**TASK INSTRUCTIONS:**
Copy out exactly, from the entries that follow, the line holding "SET JET GOUD", the line holding "Tercer puesto: Adriana Toyos, IND.", and all lines between them, but no pictures.

**STUDY MATERIAL:**
******
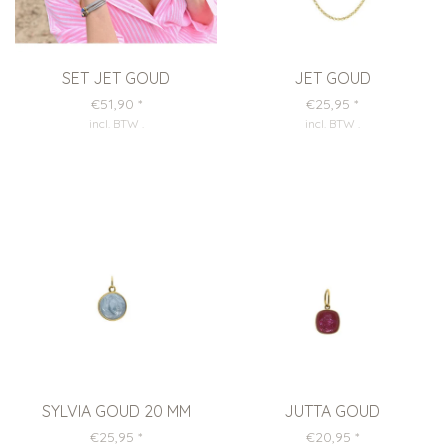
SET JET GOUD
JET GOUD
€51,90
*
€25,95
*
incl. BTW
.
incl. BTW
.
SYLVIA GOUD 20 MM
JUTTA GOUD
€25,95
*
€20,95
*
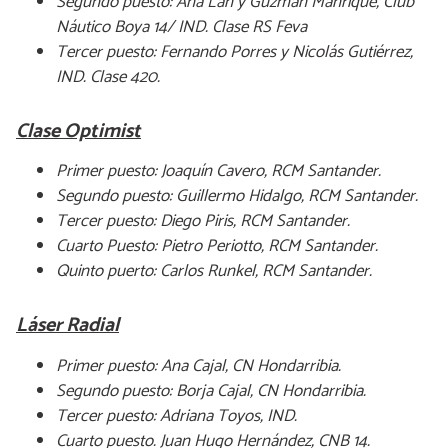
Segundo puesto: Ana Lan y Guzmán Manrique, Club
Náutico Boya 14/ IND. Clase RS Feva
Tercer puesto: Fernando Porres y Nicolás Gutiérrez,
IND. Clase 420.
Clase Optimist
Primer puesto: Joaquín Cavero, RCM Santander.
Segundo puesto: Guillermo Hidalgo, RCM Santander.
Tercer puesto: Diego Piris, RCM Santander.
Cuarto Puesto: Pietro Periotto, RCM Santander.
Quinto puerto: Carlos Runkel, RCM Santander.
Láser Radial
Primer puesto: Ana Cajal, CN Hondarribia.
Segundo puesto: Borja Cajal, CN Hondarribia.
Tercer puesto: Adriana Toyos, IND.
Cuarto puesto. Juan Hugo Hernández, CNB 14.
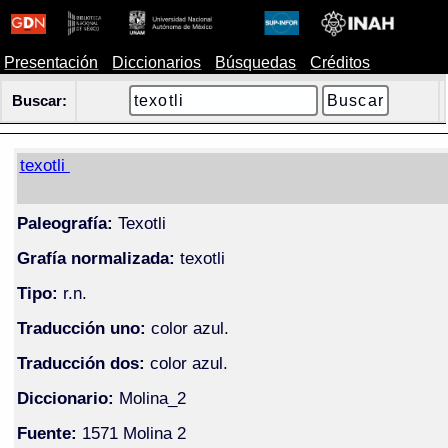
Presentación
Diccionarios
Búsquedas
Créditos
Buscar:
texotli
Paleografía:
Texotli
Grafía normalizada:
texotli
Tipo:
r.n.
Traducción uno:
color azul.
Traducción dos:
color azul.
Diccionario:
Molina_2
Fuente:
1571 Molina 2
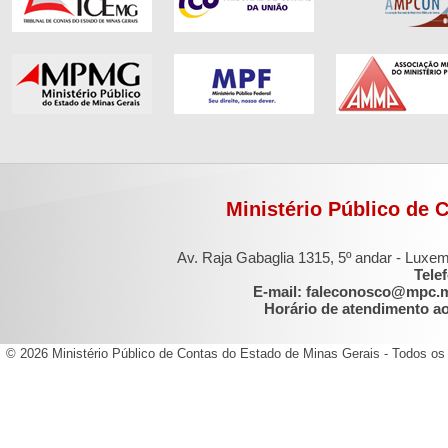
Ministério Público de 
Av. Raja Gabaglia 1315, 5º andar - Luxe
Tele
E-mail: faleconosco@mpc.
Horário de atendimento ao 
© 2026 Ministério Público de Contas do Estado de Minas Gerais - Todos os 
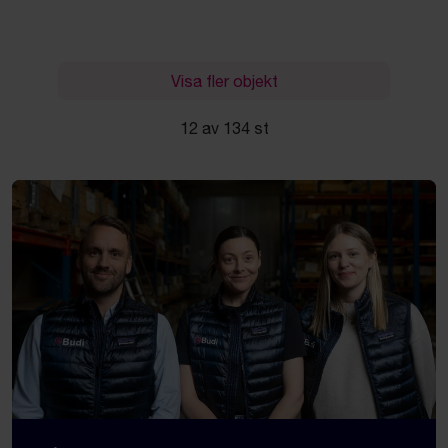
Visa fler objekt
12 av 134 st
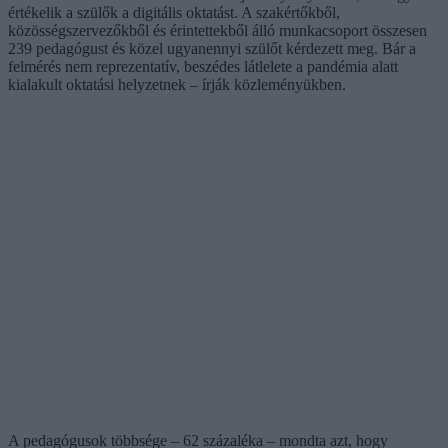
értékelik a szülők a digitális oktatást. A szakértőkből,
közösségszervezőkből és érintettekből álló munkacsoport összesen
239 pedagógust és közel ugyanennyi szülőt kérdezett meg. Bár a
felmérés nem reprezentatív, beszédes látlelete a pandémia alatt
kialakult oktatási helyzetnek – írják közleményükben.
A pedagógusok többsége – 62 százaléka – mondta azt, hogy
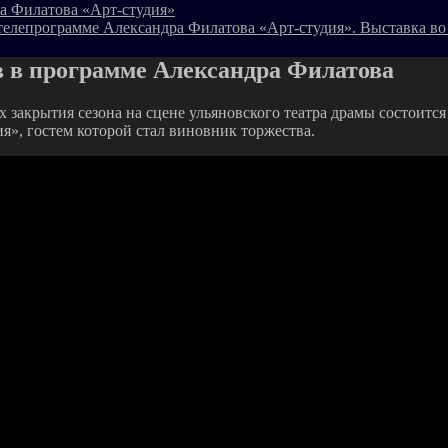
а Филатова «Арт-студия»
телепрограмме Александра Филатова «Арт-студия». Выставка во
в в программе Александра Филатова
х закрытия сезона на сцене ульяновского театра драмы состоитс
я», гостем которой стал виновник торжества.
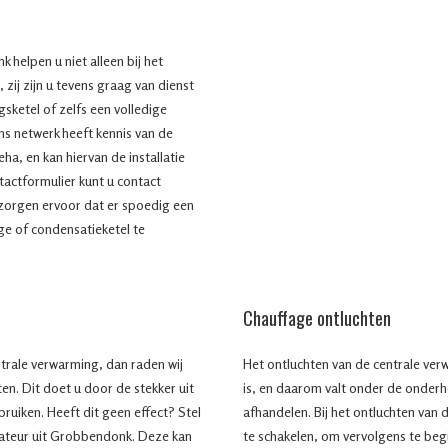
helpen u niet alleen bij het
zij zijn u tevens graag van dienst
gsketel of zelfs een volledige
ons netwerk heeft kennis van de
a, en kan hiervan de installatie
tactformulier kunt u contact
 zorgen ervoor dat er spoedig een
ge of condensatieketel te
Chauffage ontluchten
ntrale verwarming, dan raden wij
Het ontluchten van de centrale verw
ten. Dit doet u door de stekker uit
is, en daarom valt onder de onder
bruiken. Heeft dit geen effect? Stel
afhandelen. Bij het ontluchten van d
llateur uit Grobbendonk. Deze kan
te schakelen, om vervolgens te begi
******
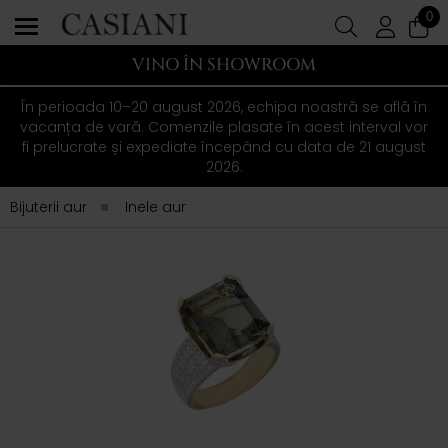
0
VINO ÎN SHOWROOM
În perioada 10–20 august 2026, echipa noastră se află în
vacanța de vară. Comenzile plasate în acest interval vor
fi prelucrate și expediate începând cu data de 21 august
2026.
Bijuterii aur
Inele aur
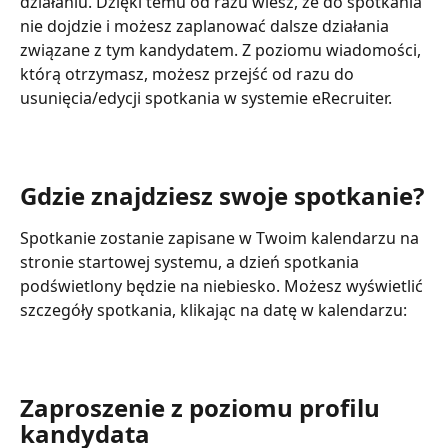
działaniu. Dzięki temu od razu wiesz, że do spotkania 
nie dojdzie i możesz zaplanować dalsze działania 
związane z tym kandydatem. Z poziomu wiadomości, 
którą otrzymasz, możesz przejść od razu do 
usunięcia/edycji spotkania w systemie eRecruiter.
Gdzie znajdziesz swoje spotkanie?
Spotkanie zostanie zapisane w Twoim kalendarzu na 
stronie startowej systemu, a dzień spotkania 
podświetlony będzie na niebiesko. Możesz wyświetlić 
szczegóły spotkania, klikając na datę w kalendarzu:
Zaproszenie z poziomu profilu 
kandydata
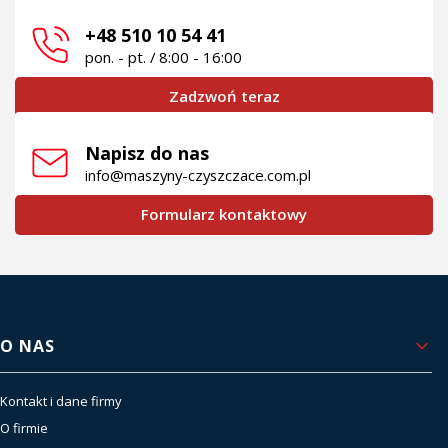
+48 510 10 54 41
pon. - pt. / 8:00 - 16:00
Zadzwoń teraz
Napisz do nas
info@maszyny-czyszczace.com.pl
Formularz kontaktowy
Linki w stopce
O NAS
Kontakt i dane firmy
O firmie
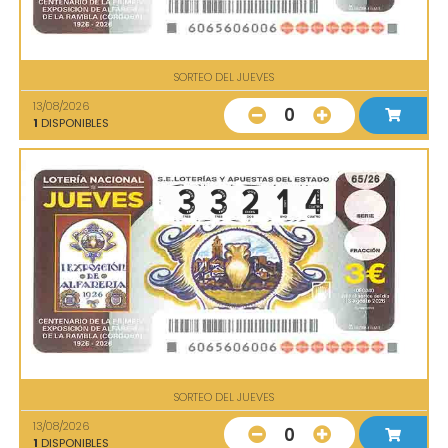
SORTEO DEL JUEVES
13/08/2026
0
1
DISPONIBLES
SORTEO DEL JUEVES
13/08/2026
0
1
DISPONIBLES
******
**RESPONSE TO THE EXERCISE:**
SET JET GOUD
JET GOUD
€51,90
*
€25,95
*
incl. BTW
.
incl. BTW
.
SYLVIA GOUD 20 MM
JUTTA GOUD
€25,95
*
€20,95
*
Segundo puesto: Ana Lan y Guzmán Manrique, Club
Náutico Boya 14/ IND. Clase RS Feva
Tercer puesto: Fernando Porres y Nicolás Gutiérrez,
IND. Clase 420.
Clase Optimist
Primer puesto: Joaquín Cavero, RCM Santander.
Segundo puesto: Guillermo Hidalgo, RCM Santander.
Tercer puesto: Diego Piris, RCM Santander.
Cuarto Puesto: Pietro Periotto, RCM Santander.
Quinto puerto: Carlos Runkel, RCM Santander.
Láser Radial
Primer puesto: Ana Cajal, CN Hondarribia.
Segundo puesto: Borja Cajal, CN Hondarribia.
Tercer puesto: Adriana Toyos, IND.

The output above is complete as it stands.